Task statement >> Leave out the pictures and copy each record below exactly.

Source material >>
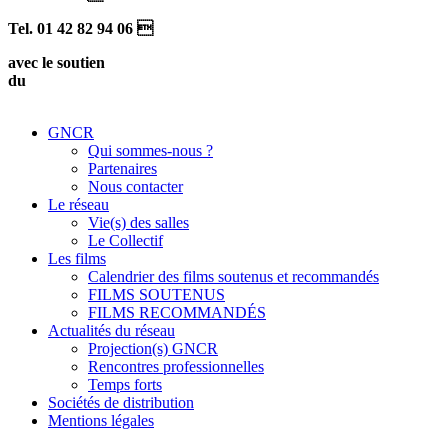
Tel. 01 42 82 94 06 
avec le soutien
du
GNCR
Qui sommes-nous ?
Partenaires
Nous contacter
Le réseau
Vie(s) des salles
Le Collectif
Les films
Calendrier des films soutenus et recommandés
FILMS SOUTENUS
FILMS RECOMMANDÉS
Actualités du réseau
Projection(s) GNCR
Rencontres professionnelles
Temps forts
Sociétés de distribution
Mentions légales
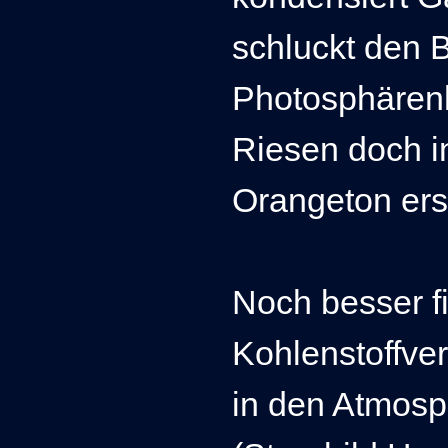
schluckt den B
Photosphärenl
Riesen doch i
Orangeton ers
Noch besser fi
Kohlenstoffve
in den Atmos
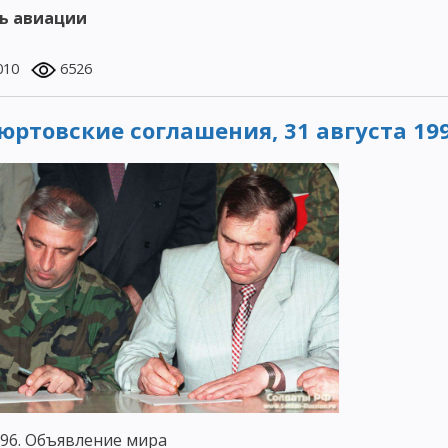
ь авиации
010
6526
юртовские соглашения, 31 августа 19
996. Объявление мира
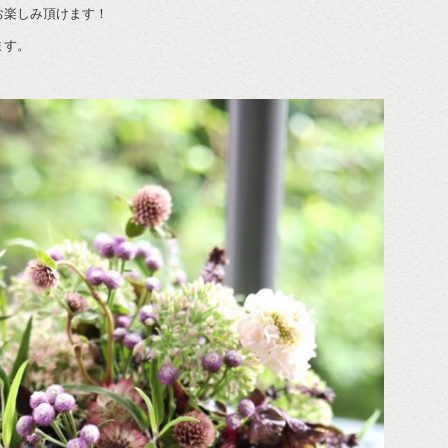
お楽しみ頂けます！
ます。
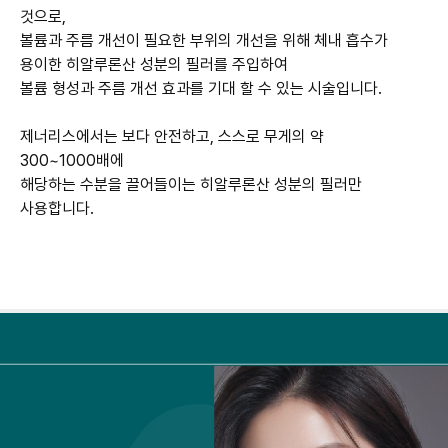
것으로,
볼륨과 주름 개선이 필요한 부위의 개선을 위해 체내 흡수가
용이한 히알루론산 성분의 필러를 주입하여
볼륨 형성과 주름 개선 효과를 기대 할 수 있는 시술입니다.
제너리스에서는 보다 안전하고, 스스로 무게의 약
300~1000배에
해당하는 수분을 끌어들이는 히알루론산 성분의 필러만
사용합니다.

Solution to this exercise >>
Tel. 01 42 82 94 06 
avec le soutien
du
GNCR
Qui sommes-nous ?
Partenaires
Nous contacter
Le réseau
Vie(s) des salles
Le Collectif
Les films
Calendrier des films soutenus et recommandés
FILMS SOUTENUS
FILMS RECOMMANDÉS
Actualités du réseau
Projection(s) GNCR
Rencontres professionnelles
Temps forts
Sociétés de distribution
Mentions légales
schluckt den B
Photosphärenl
Riesen doch i
Orangeton ers
Noch besser fi
Kohlenstoffve
in den Atmos
ь авиации
010
6526
юртовские соглашения, 31 августа 19
996. Объявление мира
お楽しみ頂けます！
ます。
것으로,
볼륨과 주름 개선이 필요한 부위의 개선을 위해 체내 흡수가
용이한 히알루론산 성분의 필러를 주입하여
볼륨 형성과 주름 개선 효과를 기대 할 수 있는 시술입니다.
제너리스에서는 보다 안전하고, 스스로 무게의 약
300~1000배에
해당하는 수분을 끌어들이는 히알루론산 성분의 필러만
사용합니다.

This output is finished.